Oxymoron. That's the word you're looking for, as in "But isn't 'fascinatingly mundane' an oxymoron?"
***Spoileriffic***
This is The Shining all over again, or Misery, or The Dark Half or (the main characters from the Dark Half are even mentioned as is the sherrif from Needful Things). Yessir, this is one of those Steven King books about a writer who can't write; doesn't want to write; has other, natural problems; and is plagued by some kind of nasty from the Other Side. Predictable? No. And just because this is the spoiler version, don't think I'm going to blow the ending.
I was left (unintentionally?) with the impression that Stephen King, the writer, should either quit writing or just get out of the damn business (continue to write novels, lock them in a safe-deposit box, and leave them to his offspring).
Dear Stephen King,
Jesus, guy, if you're done, you're done. Nobody but the psychos needs you to write for them. You can quit already. You can write literary novels.

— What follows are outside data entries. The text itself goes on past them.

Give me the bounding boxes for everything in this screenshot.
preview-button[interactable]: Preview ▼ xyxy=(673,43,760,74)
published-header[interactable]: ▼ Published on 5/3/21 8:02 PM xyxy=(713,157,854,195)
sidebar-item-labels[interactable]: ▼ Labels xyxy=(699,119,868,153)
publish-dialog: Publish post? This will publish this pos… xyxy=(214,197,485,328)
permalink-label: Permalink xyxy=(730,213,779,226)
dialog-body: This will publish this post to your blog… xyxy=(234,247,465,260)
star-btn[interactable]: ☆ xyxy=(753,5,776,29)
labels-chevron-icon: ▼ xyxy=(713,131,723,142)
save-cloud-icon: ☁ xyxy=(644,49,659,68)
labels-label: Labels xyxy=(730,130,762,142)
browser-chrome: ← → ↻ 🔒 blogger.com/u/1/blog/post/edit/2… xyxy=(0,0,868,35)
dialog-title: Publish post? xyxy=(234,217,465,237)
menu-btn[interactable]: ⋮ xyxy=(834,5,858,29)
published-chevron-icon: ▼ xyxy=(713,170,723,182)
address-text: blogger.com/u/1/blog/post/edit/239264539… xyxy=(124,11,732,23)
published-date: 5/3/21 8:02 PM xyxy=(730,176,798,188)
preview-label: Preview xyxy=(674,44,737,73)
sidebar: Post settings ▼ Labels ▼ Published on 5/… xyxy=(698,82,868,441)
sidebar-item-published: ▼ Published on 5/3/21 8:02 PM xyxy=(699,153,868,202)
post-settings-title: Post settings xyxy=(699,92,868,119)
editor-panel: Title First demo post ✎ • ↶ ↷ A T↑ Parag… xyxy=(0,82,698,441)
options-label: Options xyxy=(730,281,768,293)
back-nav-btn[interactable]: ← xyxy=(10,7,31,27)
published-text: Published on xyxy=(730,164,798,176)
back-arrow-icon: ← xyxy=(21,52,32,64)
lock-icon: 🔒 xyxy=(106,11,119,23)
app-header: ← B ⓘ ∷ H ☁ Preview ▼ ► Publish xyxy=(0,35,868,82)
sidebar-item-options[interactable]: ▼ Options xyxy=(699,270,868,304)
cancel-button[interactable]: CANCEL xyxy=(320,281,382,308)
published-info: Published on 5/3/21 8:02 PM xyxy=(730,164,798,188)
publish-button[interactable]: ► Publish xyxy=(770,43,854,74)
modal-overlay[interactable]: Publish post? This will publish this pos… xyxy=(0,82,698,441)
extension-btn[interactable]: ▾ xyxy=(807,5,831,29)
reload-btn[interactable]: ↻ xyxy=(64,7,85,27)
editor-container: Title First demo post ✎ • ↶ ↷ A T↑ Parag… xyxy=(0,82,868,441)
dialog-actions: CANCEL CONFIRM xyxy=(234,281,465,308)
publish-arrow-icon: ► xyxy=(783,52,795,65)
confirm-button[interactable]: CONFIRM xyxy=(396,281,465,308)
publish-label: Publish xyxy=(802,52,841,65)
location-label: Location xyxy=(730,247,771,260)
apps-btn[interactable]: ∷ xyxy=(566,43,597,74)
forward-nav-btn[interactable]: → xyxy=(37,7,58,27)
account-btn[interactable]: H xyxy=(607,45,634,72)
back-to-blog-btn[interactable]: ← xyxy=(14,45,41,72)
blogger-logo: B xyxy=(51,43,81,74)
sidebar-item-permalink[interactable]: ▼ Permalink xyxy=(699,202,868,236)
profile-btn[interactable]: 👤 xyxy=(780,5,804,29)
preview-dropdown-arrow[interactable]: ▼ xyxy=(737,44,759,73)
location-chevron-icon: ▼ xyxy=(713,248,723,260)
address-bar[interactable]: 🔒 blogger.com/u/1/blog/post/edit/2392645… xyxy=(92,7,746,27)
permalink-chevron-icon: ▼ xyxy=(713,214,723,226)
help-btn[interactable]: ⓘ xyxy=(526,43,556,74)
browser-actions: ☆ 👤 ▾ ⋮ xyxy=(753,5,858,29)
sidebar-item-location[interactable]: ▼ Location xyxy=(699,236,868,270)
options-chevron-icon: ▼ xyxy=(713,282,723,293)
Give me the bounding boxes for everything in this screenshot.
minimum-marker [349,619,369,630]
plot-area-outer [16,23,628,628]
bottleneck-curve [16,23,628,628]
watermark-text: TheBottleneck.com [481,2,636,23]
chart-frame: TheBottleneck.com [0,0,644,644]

You can write poetry, you can crochet. And if you're just letting off steam again, well, that's good, too. I don't like putting people through hell. Not even a writer.
But as far as this book goes, it was the seven-eighths of the book written as a straight novel that I liked. The supernatural elements did nothing for me. The story could have ended with purely the "natural" elements, and I would have been more than satisfied. The characters were better-drawn than the epinonymous quote suggests. I cared. I even chortled over the sled, all right? I liked the details, and I liked the way you brought attention to the fact that it was a writerly trick to put them in.
Do what you want to do already.
Sincerely,
Moi.
P.S. And yeah, it did remind me of The Tempest. A little.